US 12,431,127 B2
System and method for neural network multilingual speech recognition
Purvi Agrawal, Hyderabad (IN); Vikas Joshi, Bengaluru (IN); Basil Abraham, Hyderabad (IN); Tejaswi Seeram, Kakinada (IN); and Rupeshkumar Rasiklal Mehta, Hyderabad (IN)
Assigned to Microsoft Technology Licensing, LLC, Redmond, WA (US)
Filed by Microsoft Technology Licensing, LLC, Redmond, WA (US)
Filed on Jun. 29, 2022, as Appl. No. 17/853,055.
Prior Publication US 2024/0005912 A1, Jan. 4, 2024
Int. Cl. G10L 15/00 (2013.01); G10L 15/06 (2013.01); G10L 15/16 (2006.01); G10L 15/22 (2006.01)

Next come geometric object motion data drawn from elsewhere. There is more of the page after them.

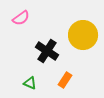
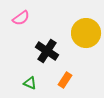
yellow circle: moved 3 px right, 2 px up
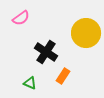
black cross: moved 1 px left, 1 px down
orange rectangle: moved 2 px left, 4 px up
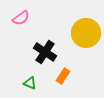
black cross: moved 1 px left
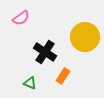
yellow circle: moved 1 px left, 4 px down
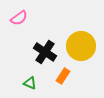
pink semicircle: moved 2 px left
yellow circle: moved 4 px left, 9 px down
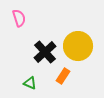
pink semicircle: rotated 72 degrees counterclockwise
yellow circle: moved 3 px left
black cross: rotated 15 degrees clockwise
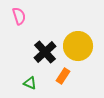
pink semicircle: moved 2 px up
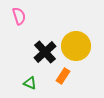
yellow circle: moved 2 px left
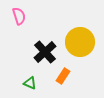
yellow circle: moved 4 px right, 4 px up
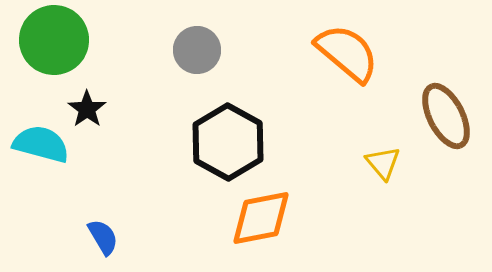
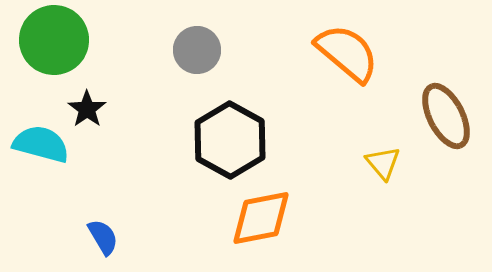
black hexagon: moved 2 px right, 2 px up
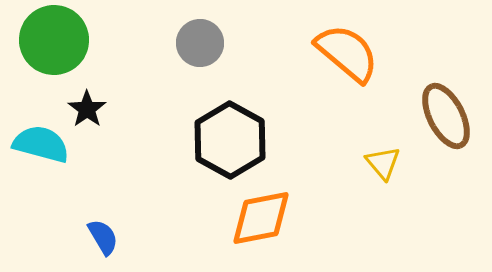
gray circle: moved 3 px right, 7 px up
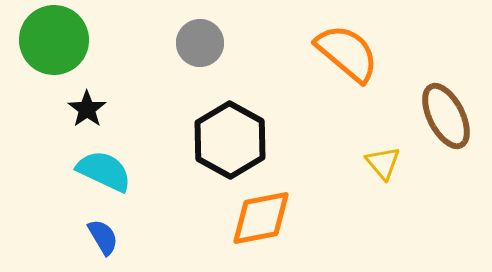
cyan semicircle: moved 63 px right, 27 px down; rotated 10 degrees clockwise
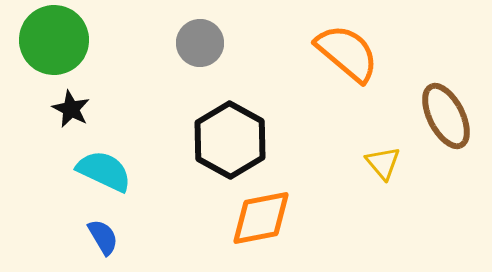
black star: moved 16 px left; rotated 9 degrees counterclockwise
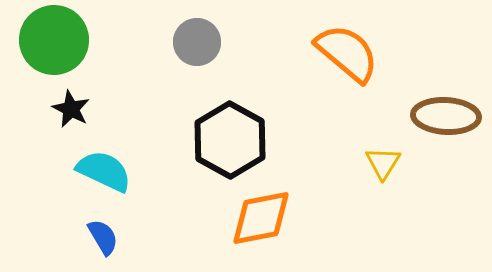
gray circle: moved 3 px left, 1 px up
brown ellipse: rotated 60 degrees counterclockwise
yellow triangle: rotated 12 degrees clockwise
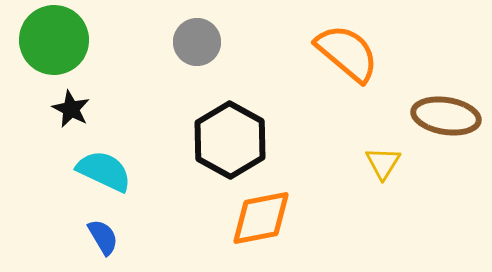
brown ellipse: rotated 6 degrees clockwise
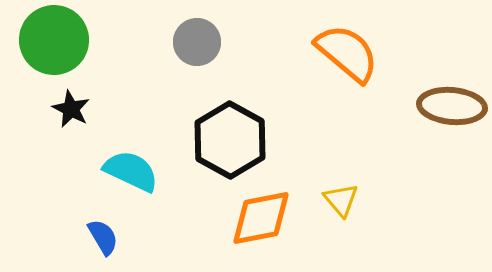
brown ellipse: moved 6 px right, 10 px up; rotated 4 degrees counterclockwise
yellow triangle: moved 42 px left, 37 px down; rotated 12 degrees counterclockwise
cyan semicircle: moved 27 px right
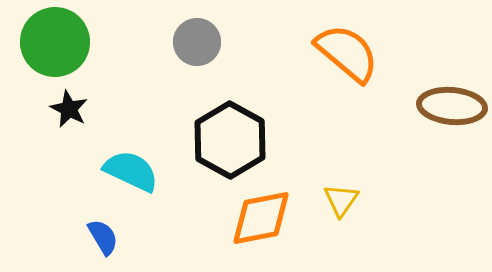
green circle: moved 1 px right, 2 px down
black star: moved 2 px left
yellow triangle: rotated 15 degrees clockwise
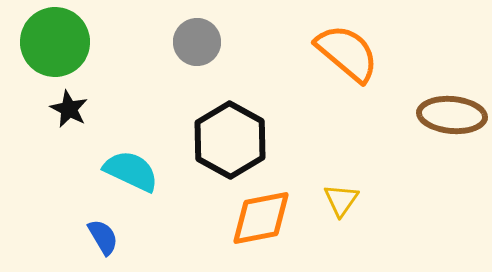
brown ellipse: moved 9 px down
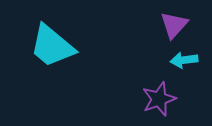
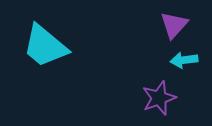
cyan trapezoid: moved 7 px left
purple star: moved 1 px up
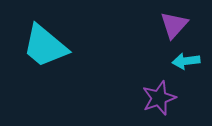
cyan arrow: moved 2 px right, 1 px down
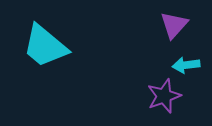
cyan arrow: moved 4 px down
purple star: moved 5 px right, 2 px up
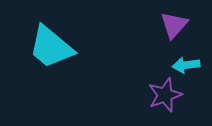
cyan trapezoid: moved 6 px right, 1 px down
purple star: moved 1 px right, 1 px up
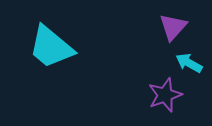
purple triangle: moved 1 px left, 2 px down
cyan arrow: moved 3 px right, 2 px up; rotated 36 degrees clockwise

CPC G10L 15/16 (2013.01) [G10L 15/005 (2013.01); G10L 15/063 (2013.01); G10L 15/22 (2013.01)] 19 Claims
OG exemplary drawing
 
1. A computer-implemented method for improved recognition of multiple languages in audio data, the method comprising:
training a multilingual neural network model on first input audio data, the multilingual neural network model including shared acoustic model layers and a single projection layer, and the first input audio data including speech in a primary language and a secondary language;
splitting the single projection layer of the multilingual neural network model to produce a split head multilingual neural network model;
training the split head multilingual neural network model on second input audio data, the second input audio data including speech in the primary language and the secondary language to generate a trained split head multilingual neural network model, the trained split head multilingual neural network model including shared acoustic model layers and a plurality of projection layers, each projection layer of the plurality of projection layers corresponding to a language that the trained split head multilingual neural network model recognizes;
receiving audio data, the audio data including speech in a plurality of languages in the audio data, the speech in the plurality of languages corresponding the language recognized by a projection layer of the plurality of projection layers of the trained split head multilingual neural network model; and
classifying one or more languages of the speech of the audio data using the trained split head multilingual neural network model.
 
9. A system for improved recognition of multiple languages in audio data, the system including:
a data storage device that stores instructions for improved recognition of multiple languages in audio data; and
a processor configured to execute the instructions to perform a method including: training a multilingual neural network model on first input audio data, the multilingual neural network model including shared acoustic model layers and a single projection layer, and the first input audio data including speech in a primary language and a secondary language;
splitting the single projection layer of the multilingual neural network model to produce a split head multilingual neural network model;
training the split head multilingual neural network model on second input audio data, the second input audio data including speech in the primary language and the secondary language to generate a trained split head multilingual neural network model, the trained split head multilingual neural network model including shared acoustic model layers and a plurality of projection layers, each projection layer of the plurality of projection layers corresponding to a language that the trained split head multilingual neural network model recognizes;
receiving audio data, the audio data including speech in a plurality of languages in the audio data, the speech in the plurality of languages corresponding the language recognized by a projection layer of the plurality of projection layers of the trained split head multilingual neural network model; and
classifying one or more languages of the speech of the audio data using the trained split head multilingual neural network model.